Less than a year after uttering those words, immortalized by Michael Douglas in Oliver Stone’s 1987 film,  Wall Street, Ivan Boesky went to jail for insider trading. But what Boesky said about greed has driven humanity since it began walking upright. Greed is a most powerful and overriding emotion driving rational thought to a place it cannot be found.

A case in point happened on Tuesday of this week, when the PGA (Professional Golfers Association) merged with LIV Golf, the Saudi-backed tournament series set up in 2021.

LIV Golf had hired PGA Tour Hall of Fame player and former champion Greg Norman as its commissioner. The Saudi Sovereign Wealth Fund, which is known as the Public Investment Fund (PIF), poured billions of dollars into LIV, which lured famous PGA tour players into joining it by offering an average of $100 million dollars just for signing up. A Forbes report estimates that Phil Mickelson received a signing fee of an astonishing $200 million, likely receiving half of that up front. Forbes further reports that with earnings of $138 million, Mickelson was the world’s highest paid sportsperson of 2022. The investment by the Saudi’s PIF fund boosted the earnings of the 10 highest-paid LIV golfers by an estimated $370 million—in one year.

When the Saudi’s created LIV Golf and stole 48 of the world’s best players, they also created a new golf format and pay scale for winning, or, for that matter, losing, too.

PGA tournaments consist of four rounds of golf beginning on Thursday and ending the following Sunday. After the first two days, the lower scoring bottom half of the field is cut, and those players go home—empty handed. Only in the four major tournaments do players who miss the cut get paid anything. In 2023, it was $10,000 for the Masters and US Open, $5,000 for the British Open, and $3,250 for the just completed PGA Championship.

LIV Golfers play in 12, four-person teams. The tournaments last only three days, there is no cutting anyone, and both teams and individuals win money; in each tournament, the golfer finishing last still wins $120 thousand! There’s a season-long individual points race with $30 million in the pot. The leading player in the standings at the end of the season picks up $18 million of that.

For two years, the PGA, and its players who stayed, vociferously condemned LIV Golf. Last year the PGA brought suit against LIV Golf, and the parties were currently getting ready for trial. Discovery was about to begin.

In its suit the PGA said:

LIV has executed a campaign to pay the LIV Players astronomical sums of money to induce them to breach their contracts with the TOUR in an effort to use the LIV Players and the game of golf to sportswash¹ the recent history of Saudi atrocities…

But on Tuesday all that changed when the Saudis, to the total surprise of the PGA golfers, bought the PGA. There really isn’t any other way to put it.
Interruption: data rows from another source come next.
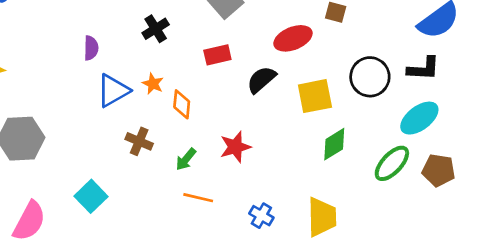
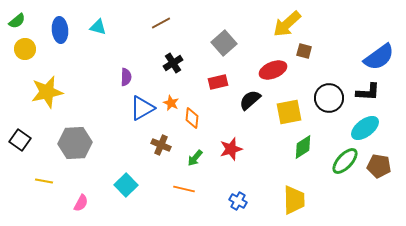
orange line: (198, 198) -> (184, 189), moved
blue cross: (261, 216) -> (238, 201), moved
pink semicircle: (29, 221) -> (81, 203), size x0.6

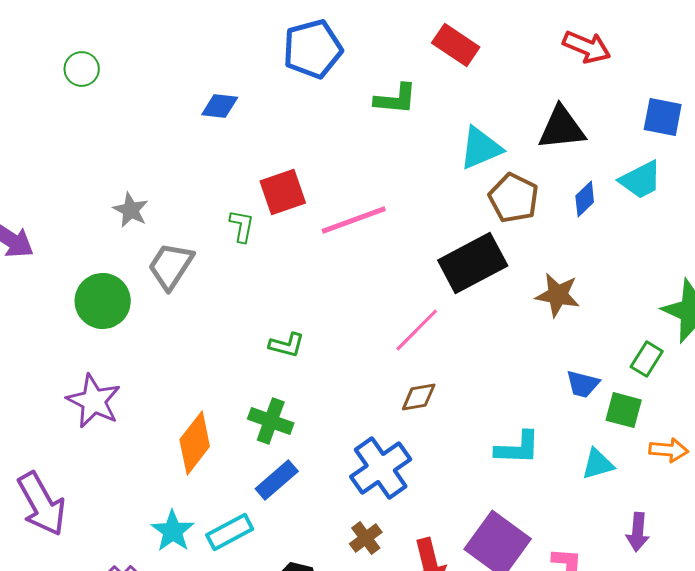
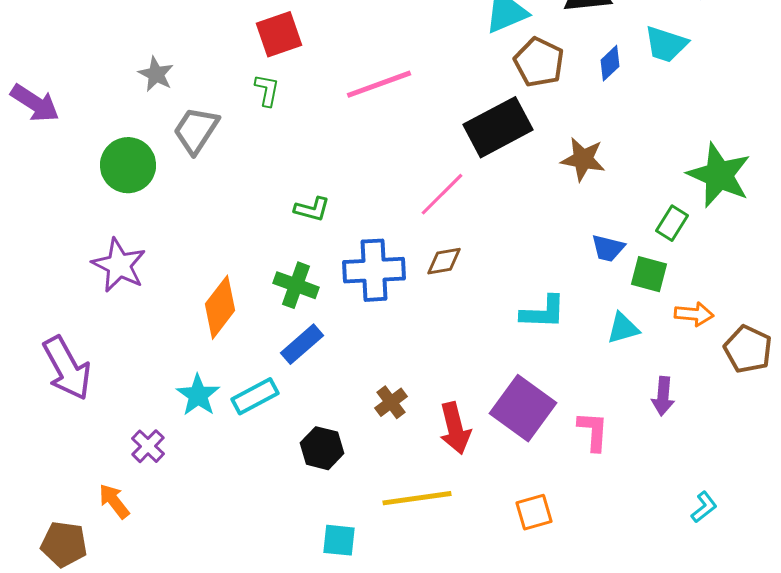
cyan trapezoid: (641, 180) -> (666, 44), turned 45
red square: (283, 192) -> (279, 34), moved
blue cross: (381, 468) -> (374, 270), moved, turned 32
They’re calling it a “merger,” but the deal stipulates that the only investor in the enterprise is PIF, and PIF has first refusal if any other investor wants to get into the game.

PGA Tour Commissioner Jay Monahan, the man who banged the drum loudest about the awful LIV Golf, will be CEO of the combined organization, but the Chair of the Board will be PIF Governor Yasir Al-Rumayyan.

So, who is he, you may ask? And what does he know about golf?

Yasir Al-Rumayyan sits at the right hand of Crown Prince Mohammed bin Salman, the man who runs Saudi Arabia, and the man the CIA says is responsible for the murder and dismemberment of US-based Washington Post journalist Jamal Khashoggi. Al-Rumayyan is the brains behind LIV Golf, and he is the reason PIF is the exclusive investor to the new entity and a “premier corporate sponsor” of the PGA Tour.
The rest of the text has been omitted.